Task item —
Take every line containing "选择一款你需要的独立服务器套餐" out of the records.

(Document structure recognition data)
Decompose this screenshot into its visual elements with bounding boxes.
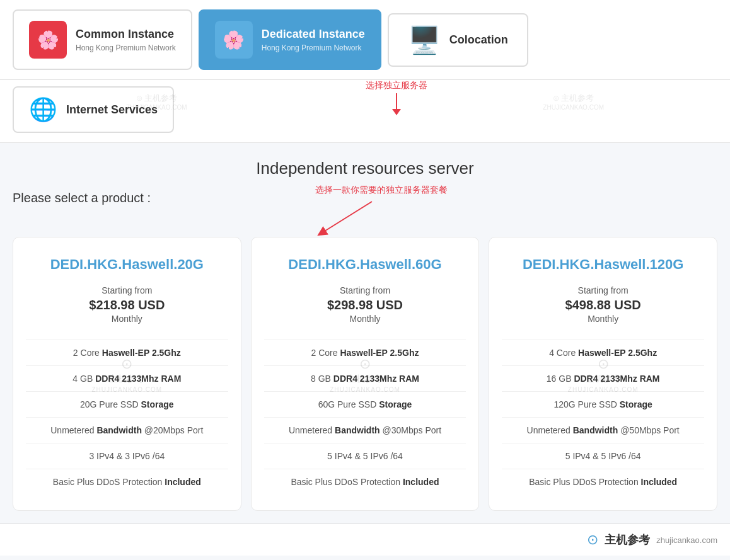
spec-ram-60g: 8 GB DDR4 2133Mhz RAM xyxy=(264,365,466,391)
product-card-120g[interactable]: ⊙ 主机参考 ZHUJICANKAO.COM DEDI.HKG.Haswell.… xyxy=(489,237,717,511)
main-section: Independent resources server Please sele… xyxy=(0,143,730,523)
internet-services-title: Internet Services xyxy=(66,103,158,117)
tab-colocation-title: Colocation xyxy=(449,33,508,47)
annotation-arrowhead xyxy=(392,109,401,115)
spec-bandwidth-20g: Unmetered Bandwidth @20Mbps Port xyxy=(26,417,228,443)
bottom-logo-text: 主机参考 xyxy=(605,532,650,547)
annotation-product-text: 选择一款你需要的独立服务器套餐 xyxy=(315,185,448,196)
product-card-60g[interactable]: ⊙ 主机参考 ZHUJICANKAO.COM DEDI.HKG.Haswell.… xyxy=(251,237,480,511)
tabs-section: 🌸 Common Instance Hong Kong Premium Netw… xyxy=(0,0,730,80)
bottom-logo-icon: ⊙ xyxy=(587,532,598,548)
starting-from-60g: Starting from xyxy=(264,285,466,295)
services-section: ⊙ 主机参考 ZHUJICANKAO.COM ⊙ 主机参考 ZHUJICANKA… xyxy=(0,80,730,143)
tab-dedicated-subtitle: Hong Kong Premium Network xyxy=(262,43,365,52)
tab-dedicated-instance[interactable]: 🌸 Dedicated Instance Hong Kong Premium N… xyxy=(199,9,381,70)
spec-ddos-120g: Basic Plus DDoS Protection Included xyxy=(502,469,704,494)
section-title: Independent resources server xyxy=(13,159,717,178)
spec-cpu-60g: 2 Core Haswell-EP 2.5Ghz xyxy=(264,340,466,365)
product-name-20g: DEDI.HKG.Haswell.20G xyxy=(26,256,228,273)
spec-ram-120g: 16 GB DDR4 2133Mhz RAM xyxy=(502,365,704,391)
spec-ddos-60g: Basic Plus DDoS Protection Included xyxy=(264,469,466,494)
select-area: Please select a product : 选择一款你需要的独立服务器套… xyxy=(13,191,717,205)
spec-ddos-20g: Basic Plus DDoS Protection Included xyxy=(26,469,228,494)
internet-icon: 🌐 xyxy=(29,96,57,123)
svg-line-0 xyxy=(322,202,372,233)
tab-colocation[interactable]: 🖥️ Colocation xyxy=(388,13,528,67)
annotation-dedicated-text: 选择独立服务器 xyxy=(366,80,427,91)
tab-common-title: Common Instance xyxy=(76,27,176,42)
price-120g: $498.88 USD xyxy=(502,298,704,312)
tabs-row: 🌸 Common Instance Hong Kong Premium Netw… xyxy=(13,9,717,79)
flag-icon-common: 🌸 xyxy=(29,21,67,59)
diagonal-annotation: 选择一款你需要的独立服务器套餐 xyxy=(315,185,448,239)
period-20g: Monthly xyxy=(26,314,228,324)
price-60g: $298.98 USD xyxy=(264,298,466,312)
price-20g: $218.98 USD xyxy=(26,298,228,312)
annotation-dedicated-arrow: 选择独立服务器 xyxy=(366,80,427,115)
tab-dedicated-title: Dedicated Instance xyxy=(262,27,365,42)
product-card-20g[interactable]: ⊙ 主机参考 ZHUJICANKAO.COM DEDI.HKG.Haswell.… xyxy=(13,237,241,511)
starting-from-20g: Starting from xyxy=(26,285,228,295)
tab-internet-services[interactable]: 🌐 Internet Services xyxy=(13,86,174,133)
watermark-right: ⊙ 主机参考 ZHUJICANKAO.COM xyxy=(543,93,604,111)
product-name-120g: DEDI.HKG.Haswell.120G xyxy=(502,256,704,273)
spec-storage-20g: 20G Pure SSD Storage xyxy=(26,391,228,417)
tab-common-subtitle: Hong Kong Premium Network xyxy=(76,43,176,52)
spec-bandwidth-120g: Unmetered Bandwidth @50Mbps Port xyxy=(502,417,704,443)
spec-ip-120g: 5 IPv4 & 5 IPv6 /64 xyxy=(502,443,704,469)
tab-common-instance[interactable]: 🌸 Common Instance Hong Kong Premium Netw… xyxy=(13,9,192,70)
annotation-arrow-line xyxy=(396,93,397,109)
period-120g: Monthly xyxy=(502,314,704,324)
spec-ip-60g: 5 IPv4 & 5 IPv6 /64 xyxy=(264,443,466,469)
spec-cpu-120g: 4 Core Haswell-EP 2.5Ghz xyxy=(502,340,704,365)
products-grid: ⊙ 主机参考 ZHUJICANKAO.COM DEDI.HKG.Haswell.… xyxy=(13,237,717,511)
bottom-bar: ⊙ 主机参考 zhujicankao.com xyxy=(0,523,730,556)
spec-ip-20g: 3 IPv4 & 3 IPv6 /64 xyxy=(26,443,228,469)
flag-icon-dedicated: 🌸 xyxy=(215,21,253,59)
bottom-logo-url: zhujicankao.com xyxy=(656,535,717,545)
starting-from-120g: Starting from xyxy=(502,285,704,295)
tab-dedicated-content: Dedicated Instance Hong Kong Premium Net… xyxy=(262,27,365,52)
period-60g: Monthly xyxy=(264,314,466,324)
product-name-60g: DEDI.HKG.Haswell.60G xyxy=(264,256,466,273)
server-icon: 🖥️ xyxy=(408,25,441,55)
spec-bandwidth-60g: Unmetered Bandwidth @30Mbps Port xyxy=(264,417,466,443)
spec-storage-60g: 60G Pure SSD Storage xyxy=(264,391,466,417)
spec-ram-20g: 4 GB DDR4 2133Mhz RAM xyxy=(26,365,228,391)
spec-cpu-20g: 2 Core Haswell-EP 2.5Ghz xyxy=(26,340,228,365)
spec-storage-120g: 120G Pure SSD Storage xyxy=(502,391,704,417)
tab-common-content: Common Instance Hong Kong Premium Networ… xyxy=(76,27,176,52)
diagonal-arrow-svg xyxy=(315,198,391,236)
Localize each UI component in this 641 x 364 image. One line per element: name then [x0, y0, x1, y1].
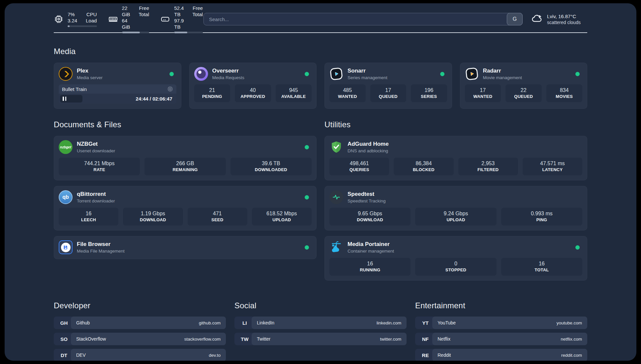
nzbget-remaining-stat: 266 GB REMAINING	[144, 158, 226, 175]
filebrowser-status-indicator	[305, 245, 309, 250]
stat-label: PENDING	[196, 94, 229, 99]
portainer-status-indicator	[575, 245, 580, 250]
stat-label: UPLOAD	[253, 217, 310, 223]
stat-value: 17	[372, 87, 405, 94]
link-stackoverflow[interactable]: SO StackOverflow stackoverflow.com	[54, 333, 226, 345]
radarr-movies-stat: 834 MOVIES	[546, 84, 583, 102]
stat-value: 0.993 ms	[503, 210, 581, 217]
disk-stat: 52.4 TB 97.9 TB Free Total	[160, 5, 203, 33]
plex-now-playing: Bullet Train 24:44 / 02:06:47	[59, 84, 176, 104]
stat-value: 21	[196, 87, 229, 94]
adguard-card[interactable]: AdGuard Home DNS and adblocking 498,461 …	[324, 136, 587, 180]
sonarr-wanted-stat: 485 WANTED	[329, 84, 366, 102]
link-url: youtube.com	[557, 320, 582, 325]
radarr-card[interactable]: Radarr Movie management 17 WANTED 22 QUE…	[460, 63, 588, 109]
radarr-description: Movie management	[483, 75, 522, 80]
stat-value: 744.21 Mbps	[60, 160, 138, 167]
cpu-usage-value: 7%	[68, 11, 77, 17]
cpu-progress-fill	[68, 25, 70, 27]
developer-section-title: Developer	[54, 301, 226, 310]
disk-progress-fill	[174, 32, 187, 33]
speedtest-description: Speedtest Tracking	[348, 198, 386, 203]
stat-label: RATE	[60, 167, 138, 172]
player-settings-icon[interactable]	[167, 86, 173, 92]
link-youtube[interactable]: YT YouTube youtube.com	[415, 317, 587, 329]
cpu-load-label: Load	[86, 17, 97, 24]
overseerr-description: Media Requests	[212, 75, 245, 80]
cpu-load-value: 3.24	[68, 17, 77, 24]
nzbget-name: NZBGet	[77, 141, 115, 147]
social-section: Social LI LinkedIn linkedin.com TW Twitt…	[234, 301, 407, 361]
link-linkedin[interactable]: LI LinkedIn linkedin.com	[234, 317, 407, 329]
stat-value: 22	[507, 87, 540, 94]
link-url: reddit.com	[561, 353, 582, 358]
stat-label: APPROVED	[236, 94, 270, 99]
developer-section: Developer GH Github github.com SO StackO…	[54, 301, 226, 361]
link-netflix[interactable]: NF Netflix netflix.com	[415, 333, 587, 345]
link-name: StackOverflow	[76, 336, 106, 342]
nzbget-card[interactable]: nzbget NZBGet Usenet downloader 744.21 M…	[54, 136, 317, 180]
filebrowser-description: Media File Management	[77, 249, 125, 254]
stat-label: PING	[503, 217, 581, 223]
stat-label: BLOCKED	[395, 167, 452, 172]
portainer-running-stat: 16 RUNNING	[329, 258, 411, 276]
stat-value: 266 GB	[146, 160, 224, 167]
adguard-filtered-stat: 2,953 FILTERED	[458, 158, 518, 175]
radarr-icon	[465, 67, 479, 81]
stat-value: 196	[412, 87, 446, 94]
disk-progress-track	[174, 32, 203, 33]
qbittorrent-icon-text: qb	[62, 194, 69, 200]
stat-value: 39.6 TB	[232, 160, 310, 167]
stat-label: AVAILABLE	[277, 94, 311, 99]
sonarr-icon	[329, 67, 343, 81]
overseerr-icon	[194, 67, 208, 81]
link-name: DEV	[76, 352, 86, 358]
stat-value: 498,461	[331, 160, 388, 167]
link-url: netflix.com	[561, 337, 582, 342]
nzbget-downloaded-stat: 39.6 TB DOWNLOADED	[230, 158, 312, 175]
portainer-card[interactable]: Media Portainer Container management 16 …	[324, 236, 587, 281]
qbittorrent-card[interactable]: qb qBittorrent Torrent downloader 16	[54, 186, 317, 230]
nzbget-icon-text: nzbget	[60, 145, 71, 149]
stat-label: TOTAL	[503, 267, 581, 273]
link-reddit[interactable]: RE Reddit reddit.com	[415, 349, 587, 361]
portainer-description: Container management	[348, 249, 394, 254]
link-name: Netflix	[438, 336, 450, 342]
speedtest-card[interactable]: Speedtest Speedtest Tracking 9.65 Gbps D…	[324, 186, 587, 230]
disk-total-label: Total	[192, 11, 203, 17]
qbittorrent-description: Torrent downloader	[77, 198, 115, 203]
link-twitter[interactable]: TW Twitter twitter.com	[234, 333, 407, 345]
pause-icon[interactable]	[63, 94, 66, 104]
link-dev[interactable]: DT DEV dev.to	[54, 349, 226, 361]
sonarr-card[interactable]: Sonarr Series management 485 WANTED 17 Q…	[324, 63, 452, 109]
utilities-section: Utilities AdGuard Home DNS and adblockin…	[324, 120, 587, 281]
search-input[interactable]	[203, 13, 523, 25]
documents-section-title: Documents & Files	[54, 120, 317, 129]
cpu-stat: 7% 3.24 CPU Load	[54, 5, 97, 33]
radarr-status-indicator	[575, 72, 580, 76]
plex-card[interactable]: Plex Media server Bullet Train	[54, 63, 181, 109]
link-name: Twitter	[257, 336, 270, 342]
stat-value: 40	[236, 87, 270, 94]
memory-icon	[108, 14, 118, 24]
stat-value: 86,384	[395, 160, 452, 167]
plex-status-indicator	[169, 72, 174, 76]
filebrowser-name: File Browser	[77, 241, 125, 248]
link-github[interactable]: GH Github github.com	[54, 317, 226, 329]
stat-value: 9.24 Gbps	[416, 210, 495, 217]
overseerr-card[interactable]: Overseerr Media Requests 21 PENDING 40 A…	[189, 63, 317, 109]
filebrowser-card[interactable]: File Browser Media File Management	[54, 236, 317, 259]
stat-label: DOWNLOAD	[331, 217, 409, 223]
documents-section: Documents & Files nzbget NZBGet Usenet d…	[54, 120, 317, 281]
qbittorrent-download-stat: 1.19 Gbps DOWNLOAD	[123, 208, 183, 226]
memory-stat: 22 GiB 64 GiB Free Total	[108, 5, 149, 33]
now-playing-title: Bullet Train	[62, 86, 87, 92]
google-search-button[interactable]: G	[507, 13, 523, 25]
speedtest-icon	[329, 190, 343, 204]
stat-label: QUEUED	[507, 94, 540, 99]
sonarr-queued-stat: 17 QUEUED	[370, 84, 407, 102]
radarr-queued-stat: 22 QUEUED	[505, 84, 542, 102]
portainer-total-stat: 16 TOTAL	[501, 258, 582, 276]
social-section-title: Social	[234, 301, 407, 310]
stat-value: 17	[466, 87, 500, 94]
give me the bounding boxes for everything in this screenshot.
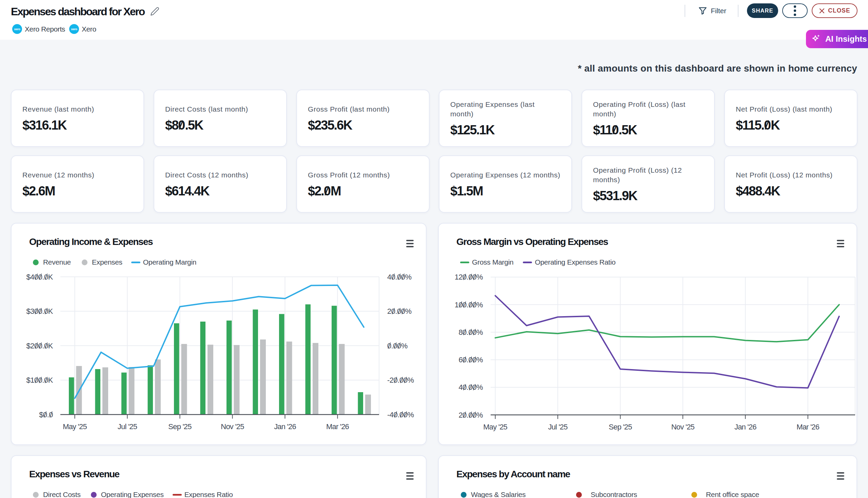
svg-text:Nov '25: Nov '25 — [671, 423, 695, 431]
svg-text:100.00%: 100.00% — [455, 301, 483, 309]
svg-text:Jan '26: Jan '26 — [734, 423, 757, 431]
svg-text:-20.00%: -20.00% — [387, 376, 414, 384]
svg-text:Mar '26: Mar '26 — [326, 422, 349, 431]
svg-text:Jul '25: Jul '25 — [548, 423, 567, 431]
svg-text:Sep '25: Sep '25 — [609, 423, 632, 431]
svg-text:Sep '25: Sep '25 — [168, 422, 191, 431]
svg-text:xero: xero — [14, 27, 21, 31]
svg-text:Jan '26: Jan '26 — [274, 422, 296, 431]
svg-text:$100.0K: $100.0K — [26, 376, 53, 384]
svg-text:Jul '25: Jul '25 — [118, 422, 137, 431]
svg-text:$200.0K: $200.0K — [26, 342, 53, 350]
svg-text:xero: xero — [71, 27, 78, 31]
svg-text:May '25: May '25 — [63, 422, 87, 431]
svg-text:120.00%: 120.00% — [455, 273, 483, 281]
svg-text:Nov '25: Nov '25 — [221, 422, 244, 431]
svg-text:-40.00%: -40.00% — [387, 410, 414, 419]
svg-text:$400.0K: $400.0K — [26, 273, 53, 281]
svg-text:Mar '26: Mar '26 — [797, 423, 819, 431]
svg-text:May '25: May '25 — [483, 423, 507, 431]
svg-text:$300.0K: $300.0K — [26, 307, 53, 315]
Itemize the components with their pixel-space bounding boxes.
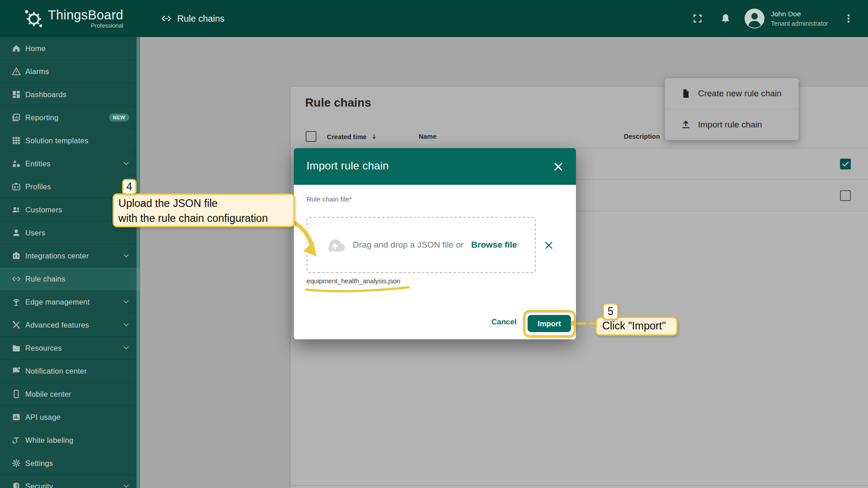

Your response —
annotation-product-text: 选择一款你需要的独立服务器套餐 xyxy=(315,185,448,196)
diagonal-annotation: 选择一款你需要的独立服务器套餐 xyxy=(315,185,448,239)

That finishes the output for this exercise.